Question

Let \(\mathbb{R}^3\) be a topological space with the usual topology and \(\mathbb{Q}\) denote the set of rational numbers. Define the subspaces X, Y, Z and W of \(\mathbb{R}^3\) as follows:
\(X = \{(x, y, z) \in \mathbb{R}^3 : |x| + |y| + |z| \in \mathbb{Q}\}\)
\(Y = \{(x, y, z) \in \mathbb{R}^3 : xyz = 1\}\)
\(Z = \{(x, y, z) \in \mathbb{R}^3 : x^2 + y^2 + z^2 = 1\}\)
\(W = \{(x, y, z) \in \mathbb{R}^3 : xyz = 0\}\)
Which of the following statements is correct?

• A. X is homeomorphic to Y
• B. Z is homeomorphic to W
• C. Y is homeomorphic to W
• D. X is NOT homeomorphic to W

Hint:

To quickly disprove a homeomorphism, check for fundamental topological invariants: 1. Connectedness (and number of connected components). 2. Compactness. 3. Simple connectedness (presence of "holes"). If any of these differ, the spaces cannot be homeomorphic.

Answer 1

The Correct Option is D

Step 1: Understanding the Concept:
Two topological spaces are homeomorphic if there exists a continuous bijection between them with a continuous inverse. Homeomorphic spaces share all topological properties, such as connectedness, compactness, path-connectedness, etc.
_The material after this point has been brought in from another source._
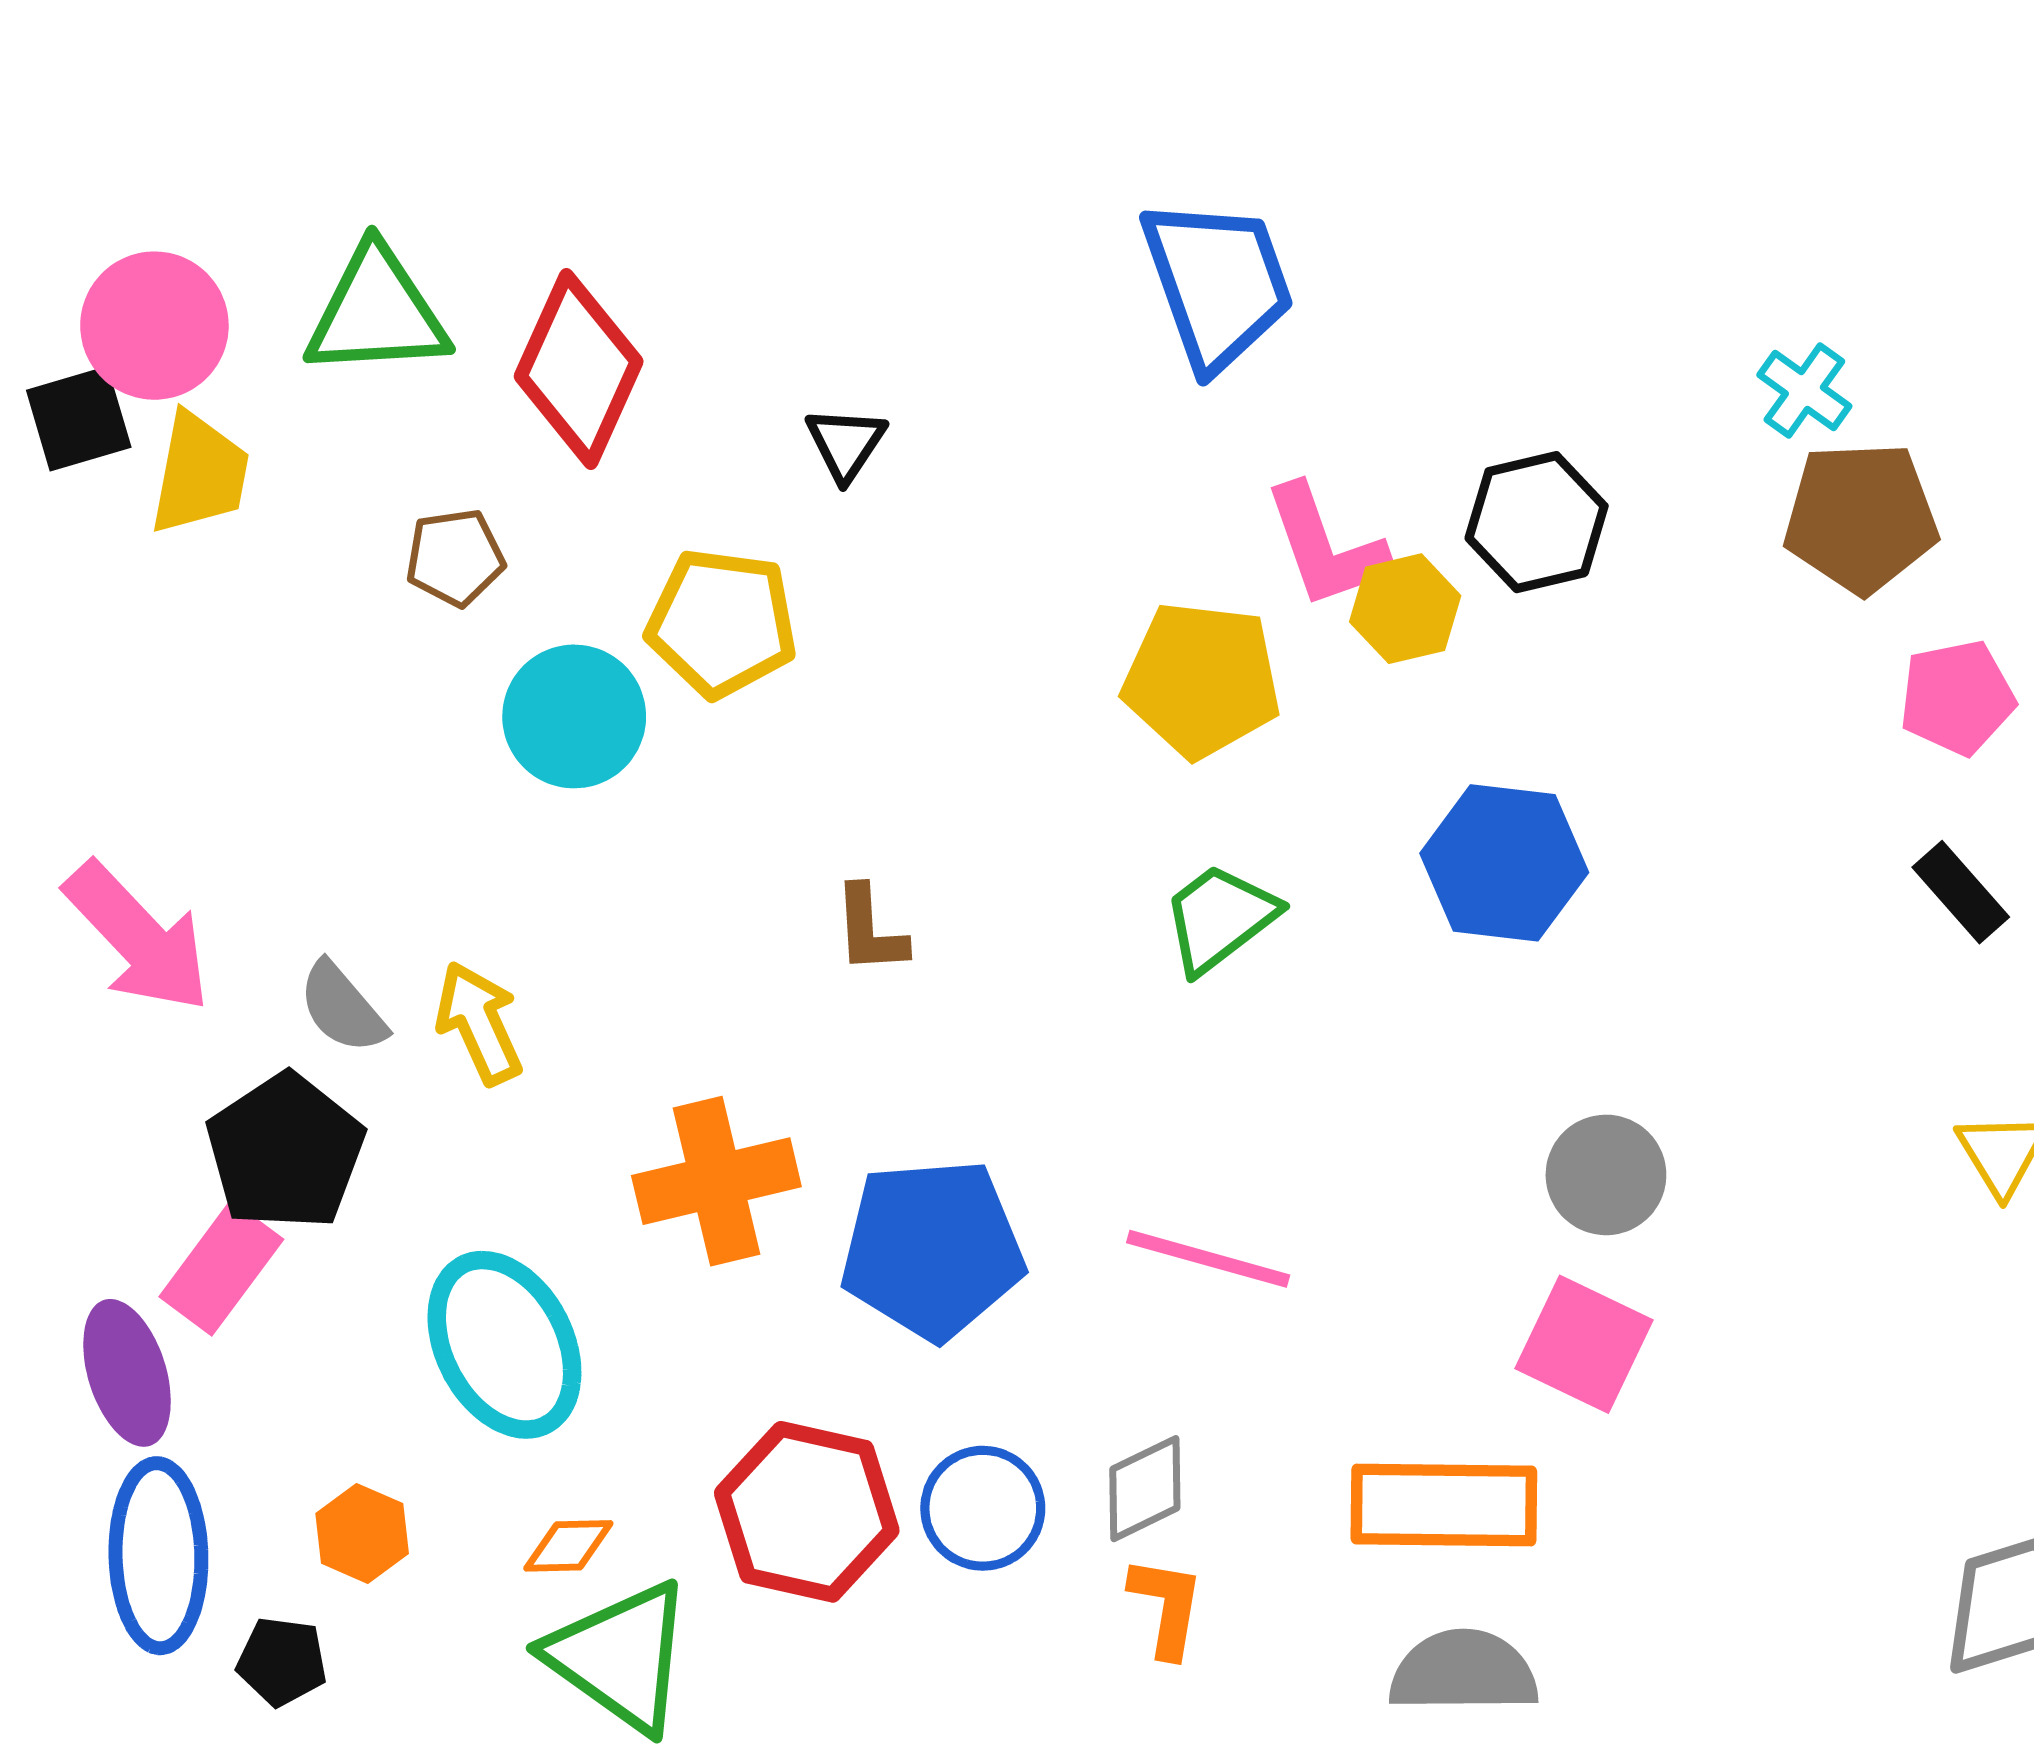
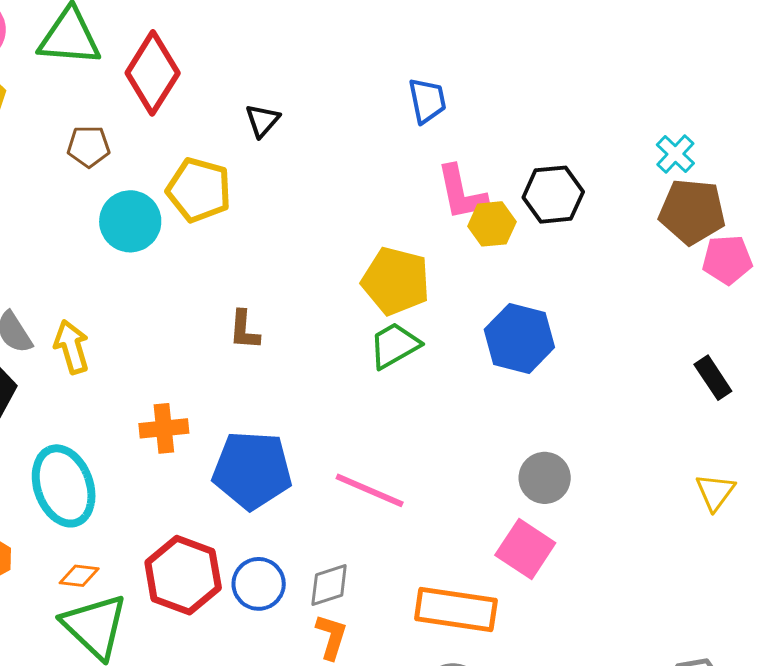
blue trapezoid: (1218, 283) -> (427, 101), moved, size x0.6
yellow pentagon: (1202, 680) -> (396, 281), moved
pink pentagon: (1957, 698) -> (727, 260), moved
orange cross: (716, 1181) -> (164, 428), size x0.7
We can prove two spaces are NOT homeomorphic by finding a topological property that one space has but the other does not.
Step 3: Detailed Explanation:
Let's analyze the topological properties of each space.
- X: This space consists of points whose taxicab norm is a rational number. Between any two distinct points in X, we can find a point whose taxicab norm is irrational. This means there is no path connecting any two points within X. Therefore, X is a totally disconnected space.
- Y: This surface consists of four separate, disconnected components (one in each octant where the product of coordinates is positive: (+,+,+), (+,-,-), (-,+,-), (-,,-,+)). Each component is a smooth, path-connected surface. So, Y is not connected.
- Z: This is the unit sphere \(S^2\). It is compact, connected, and path-connected.
- W: This is the union of the three coordinate planes (\(x=0\), \(y=0\), \(z=0\)). Any point on one plane can be connected to any point on another plane via a path that passes through the origin. Therefore, W is connected and path-connected.
Now let's evaluate the options:
(A) X is homeomorphic to Y: X is totally disconnected. Y is not (it consists of four connected components which are surfaces). Thus, they are not homeomorphic.
(B) Z is homeomorphic to W: Z (the sphere) is compact. W (the union of three infinite planes) is not compact. Since compactness is a topological invariant, they are not homeomorphic.
(C) Y is homeomorphic to W: Y has four connected components. W is a single connected component. The number of connected components is a topological invariant. Thus, they are not homeomorphic.
(D) X is NOT homeomorphic to W: X is totally disconnected. W is connected. Since connectedness is a topological invariant and one space possesses it while the other does not, they cannot be homeomorphic. Therefore, the statement that they are NOT homeomorphic is TRUE.
Step 4: Final Answer:
The correct statement is that X is NOT homeomorphic to W.
Step 5: Why This is Correct:
The proof relies on identifying a fundamental topological property—connectedness—that differs between the spaces X and W. X is totally disconnected, while W is connected. This difference makes a homeomorphism between them impossible.